Summer is completely over, the harvesting is pretty much done.  Now to hunker down for winter and use this dark half of the year to preserve what we've got and plan for the lighter times ahead.


A misty day today. Every day when I walk from the Bunker Hill T to the office, I pass by North Point. It's been slated for development since at least 2001. Back when I was going to be an urban planner, one of my projects at Harvard GSD's Career Discovery Program was to make a design for North Point.

A few parts have been developed, but I've slowly fallen in love with the parts that are still "wild". I have to put "wild" in quotes because this whole area was originally a swamp. Then a rail yard. So it's hardly in its natural state. Every time it rains, I think the swamp tries to come back. The vernal pond you see below had dried up, but it came back with the recent rains.

I like to imagine what it's like to be a small creature on that rock at the edge of it. On my way home today, I think it was a cardinal roosting there. It flew away before I could photograph it. The light to the west was sublime.

As I was nearing home, these lilies just jumped at me. Today has been a good day. I'm off to walk the dog.


A wonderful evening

Wonderful night. After work, I walked over to the I got to lay on my back as the sun set, enjoy the purple and orange light in the western sky, then watch the stars appear. They don’t just pop out, they drift in and out of sight so that you wonder if you’re imagining them into place. The moon stayed right over my sister’s right shoulder.

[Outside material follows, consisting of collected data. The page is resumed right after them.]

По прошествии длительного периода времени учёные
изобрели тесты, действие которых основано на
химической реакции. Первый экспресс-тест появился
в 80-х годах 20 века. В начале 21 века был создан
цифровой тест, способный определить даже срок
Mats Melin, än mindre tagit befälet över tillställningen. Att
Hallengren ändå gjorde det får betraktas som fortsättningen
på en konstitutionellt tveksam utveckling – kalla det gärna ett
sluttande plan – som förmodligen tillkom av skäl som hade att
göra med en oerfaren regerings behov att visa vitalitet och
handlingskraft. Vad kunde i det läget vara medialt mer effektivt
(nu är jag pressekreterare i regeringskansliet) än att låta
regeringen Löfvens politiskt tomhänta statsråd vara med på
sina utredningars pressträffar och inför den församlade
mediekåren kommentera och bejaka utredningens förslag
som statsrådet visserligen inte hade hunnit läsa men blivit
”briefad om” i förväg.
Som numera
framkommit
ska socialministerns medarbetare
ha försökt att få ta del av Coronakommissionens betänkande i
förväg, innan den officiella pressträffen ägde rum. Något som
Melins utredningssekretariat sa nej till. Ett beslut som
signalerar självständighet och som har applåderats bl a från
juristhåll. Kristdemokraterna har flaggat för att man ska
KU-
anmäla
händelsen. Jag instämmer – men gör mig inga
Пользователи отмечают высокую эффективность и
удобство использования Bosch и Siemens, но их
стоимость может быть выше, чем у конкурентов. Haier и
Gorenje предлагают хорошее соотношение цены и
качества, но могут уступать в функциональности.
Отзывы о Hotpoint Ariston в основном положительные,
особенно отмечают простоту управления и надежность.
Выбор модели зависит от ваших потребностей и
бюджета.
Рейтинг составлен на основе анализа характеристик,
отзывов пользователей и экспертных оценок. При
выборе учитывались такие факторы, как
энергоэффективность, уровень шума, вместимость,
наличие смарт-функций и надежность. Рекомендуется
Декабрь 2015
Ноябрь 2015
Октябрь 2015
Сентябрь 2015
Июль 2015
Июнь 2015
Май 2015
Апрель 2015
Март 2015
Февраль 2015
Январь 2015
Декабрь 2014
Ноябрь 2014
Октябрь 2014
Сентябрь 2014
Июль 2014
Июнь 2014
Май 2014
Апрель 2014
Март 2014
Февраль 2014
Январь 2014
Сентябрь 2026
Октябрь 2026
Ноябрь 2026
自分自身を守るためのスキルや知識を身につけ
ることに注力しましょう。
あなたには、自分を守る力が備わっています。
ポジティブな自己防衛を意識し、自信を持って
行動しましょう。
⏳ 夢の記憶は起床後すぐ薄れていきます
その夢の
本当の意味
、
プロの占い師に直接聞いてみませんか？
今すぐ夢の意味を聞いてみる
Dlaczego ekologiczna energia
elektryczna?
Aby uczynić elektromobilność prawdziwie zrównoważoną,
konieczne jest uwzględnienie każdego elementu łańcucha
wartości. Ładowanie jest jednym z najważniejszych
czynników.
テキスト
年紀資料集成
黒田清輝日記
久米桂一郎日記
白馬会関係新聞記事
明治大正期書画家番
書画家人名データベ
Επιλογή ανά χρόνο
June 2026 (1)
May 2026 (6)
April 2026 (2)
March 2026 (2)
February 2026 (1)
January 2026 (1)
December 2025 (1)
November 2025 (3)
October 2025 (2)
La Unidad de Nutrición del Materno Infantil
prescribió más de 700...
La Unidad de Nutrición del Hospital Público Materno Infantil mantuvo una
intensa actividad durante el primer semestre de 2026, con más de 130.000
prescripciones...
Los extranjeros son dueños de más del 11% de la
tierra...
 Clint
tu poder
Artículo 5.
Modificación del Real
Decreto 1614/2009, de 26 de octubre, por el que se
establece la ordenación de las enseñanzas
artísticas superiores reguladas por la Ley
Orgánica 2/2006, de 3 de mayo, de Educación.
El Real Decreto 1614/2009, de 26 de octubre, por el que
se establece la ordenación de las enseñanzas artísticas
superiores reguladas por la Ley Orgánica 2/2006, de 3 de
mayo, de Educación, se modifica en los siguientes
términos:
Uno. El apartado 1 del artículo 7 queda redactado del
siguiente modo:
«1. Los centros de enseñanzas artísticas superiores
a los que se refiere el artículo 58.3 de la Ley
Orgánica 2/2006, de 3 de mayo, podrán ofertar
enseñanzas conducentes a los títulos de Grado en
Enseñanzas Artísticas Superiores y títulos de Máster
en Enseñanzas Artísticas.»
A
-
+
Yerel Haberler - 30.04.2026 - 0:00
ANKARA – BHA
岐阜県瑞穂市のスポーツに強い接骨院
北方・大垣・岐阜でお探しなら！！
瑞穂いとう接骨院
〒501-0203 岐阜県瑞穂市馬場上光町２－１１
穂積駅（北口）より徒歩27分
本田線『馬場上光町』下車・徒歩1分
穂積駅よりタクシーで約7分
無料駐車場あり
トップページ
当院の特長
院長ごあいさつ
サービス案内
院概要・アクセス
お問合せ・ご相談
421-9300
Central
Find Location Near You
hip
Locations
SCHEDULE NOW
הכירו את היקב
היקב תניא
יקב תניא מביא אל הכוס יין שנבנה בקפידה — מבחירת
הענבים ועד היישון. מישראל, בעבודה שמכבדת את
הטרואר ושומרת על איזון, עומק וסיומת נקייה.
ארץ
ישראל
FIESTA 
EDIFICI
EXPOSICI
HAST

Bats overhead flew through the beams cast by the stage lights. A red-tailed hawk flew from behind the Hatch Shell directly above us – beautiful bird. The air was cool enough that I was glad to be wearing a sweater, but I was comfortable. What may be the best part of all, though, is that the whole time I was enjoying my surroundings, the Boston Landmarks Orchestra was playing Verdi’s Requiem.

It’s a wonderful piece – the person who introduced the piece said that a criticism of Verdi’s Requiem is that it’s rather dramatic for a requiem, which tend to the peaceful, somber side of things. Well dramatic it is, but not to any detriment! I found it rather moving. Nights like tonight are why I’m so glad to live in the city.

Requiem aeternam, dona eis, Domine, et lux perpetua luceat eis.